D. Ericson's Counterclaims
1. Breach of Oral Contract
93. Ericson alleges that Renasant breached a contract with him by not giving immediate credit for the discount Renasant received on the repurchase of the Silverton participation. The parties do not dispute that (i) after the FDIC seized the Silverton piece of the loan, Renasant promised to pass any discount obtained in repurchasing the loan to Ericson; (ii) Renasant ultimately repurchased Silverton's $2,000,000 piece of the loan from Gulf Coast Bank for $1,525,0000, or at a $475,000 discount; and (iii) Renasant refused to give Ericson the discount. The parties dispute whether Ericson's repayment of the remaining outstanding principal balance of the loan is a condition precedent to Renasant giving Ericson the discount.
94. Tennessee law applies to Renasant's oral offer regarding the discount on the repurchase of the Silverton participation. This offer does not arise out of the loan documents, so it is not governed by the choice of Florida law. As set forth above, in the absence of a choice-of-law provision, a federal court sitting in Tennessee will apply the rule of lex loci contractus to determine which state's laws govern the contract. There is no dispute that Rick Hart, Renasant's president for Tennessee, made the discount offer at Renasant's offices in Tennessee.
95. Under Tennessee law, a party seeking to enforce an oral contract "must demonstrate (1) that the parties mutually assented to the terms of the contract and (2) that these terms are sufficiently definite to be enforceable." Burton v. Warren Farmers Coop., 129 S.W.3d 513, 521 (Tenn. Ct. App. 2002). Contract law disfavors condition precedents. Koch v. Constr. Tech., Inc., 924 S.W.2d 68, 71 (Tenn. 1996).
96. Based on the evidence presented at trial, the Court concludes that Renasant and Ericson mutually assented to Renasant's promising to pay the discount, with no condition precedent concerning the repayment of the outstanding principal balance. Ericson and McClimans testified that Hart promised the discount with no condition precedent. Hart testified that he conditioned the discount on the full repayment of the remaining principal balance of the loan. Having observed the testimony at trial, the Court finds that Hart was not a credible witness and assigns no weight to this testimony.

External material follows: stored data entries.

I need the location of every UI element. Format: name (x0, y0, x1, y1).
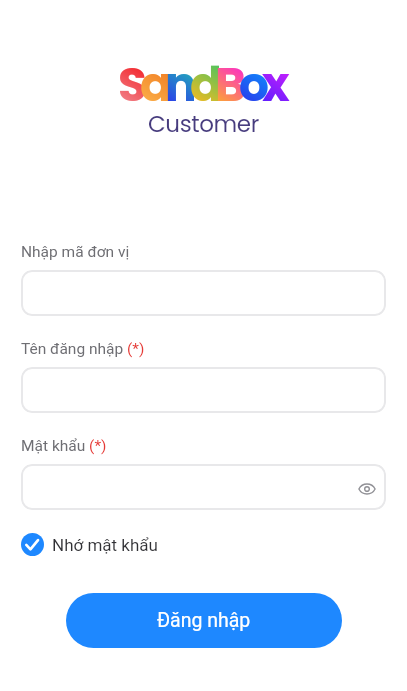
button[interactable] (21, 270, 386, 316)
button[interactable]: Đăng nhập (66, 593, 342, 648)
staticText: d (190, 52, 222, 118)
button[interactable]: Show password (348, 465, 386, 509)
button[interactable]: Show password (21, 464, 386, 510)
staticText: S (118, 52, 147, 118)
staticText: Mật khẩu (*) (21, 437, 107, 455)
staticText: o (239, 52, 269, 118)
staticText: x (262, 52, 290, 118)
staticText: B (215, 52, 246, 118)
staticText: a (140, 52, 172, 118)
staticText: n (165, 52, 197, 118)
staticText: Tên đăng nhập (*) (21, 340, 145, 358)
staticText: Nhớ mật khẩu (52, 535, 158, 555)
button[interactable] (21, 367, 386, 413)
button[interactable]: Nhớ mật khẩu (21, 533, 158, 556)
staticText: Nhập mã đơn vị (21, 243, 130, 261)
staticText: Customer (148, 108, 259, 140)
staticText: Đăng nhập (157, 609, 251, 632)
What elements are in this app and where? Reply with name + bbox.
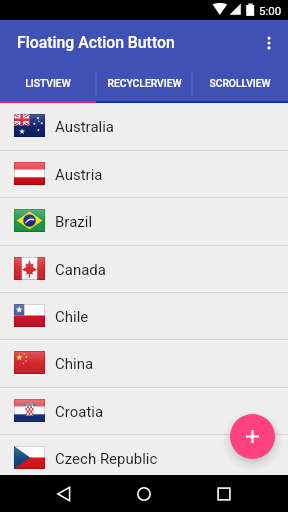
button[interactable]: Home — [124, 475, 164, 512]
button[interactable]: SCROLLVIEW — [192, 65, 288, 103]
button[interactable]: More options — [250, 20, 288, 65]
staticText: 5:00 — [259, 4, 282, 17]
staticText: Czech Republic — [55, 450, 158, 468]
staticText: SCROLLVIEW — [209, 77, 271, 89]
button[interactable]: China — [0, 340, 288, 387]
button[interactable]: Austria — [0, 151, 288, 198]
button[interactable]: Brazil — [0, 198, 288, 245]
staticText: Austria — [55, 166, 103, 184]
button[interactable]: RECYCLERVIEW — [96, 65, 192, 103]
staticText: China — [55, 355, 94, 373]
button[interactable]: Back — [44, 475, 84, 512]
button[interactable]: Add — [230, 414, 275, 459]
button[interactable]: Chile — [0, 293, 288, 340]
staticText: Brazil — [55, 213, 93, 231]
button[interactable]: Recent apps — [204, 475, 244, 512]
button[interactable]: Croatia — [0, 388, 288, 435]
staticText: LISTVIEW — [25, 77, 71, 89]
button[interactable]: LISTVIEW — [0, 65, 96, 103]
staticText: RECYCLERVIEW — [107, 77, 182, 89]
staticText: Australia — [55, 118, 115, 136]
button[interactable]: Australia — [0, 103, 288, 150]
staticText: Chile — [55, 308, 89, 326]
staticText: Canada — [55, 261, 106, 279]
button[interactable]: Czech Republic — [0, 435, 288, 482]
button[interactable]: Canada — [0, 246, 288, 293]
staticText: Croatia — [55, 403, 104, 421]
staticText: Floating Action Button — [17, 33, 175, 52]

97. Renasant breached the oral contract by refusing to give Ericson the $475,000 discount that Renasant had obtained in repurchasing the Silverton piece of the loan from Gulf Coast.
98. Ericson is entitled to an award of $475,000 as compensatory damages for Renasant's breach.
2. Promissory Fraud and Tennessee Consumer Protection Act
99. Ericson maintains that, beyond a mere breach of contract, Renasant's actions relative to the discount amount to promissory fraud and a violation of the Tennessee Consumer Protection Act ("TCPA").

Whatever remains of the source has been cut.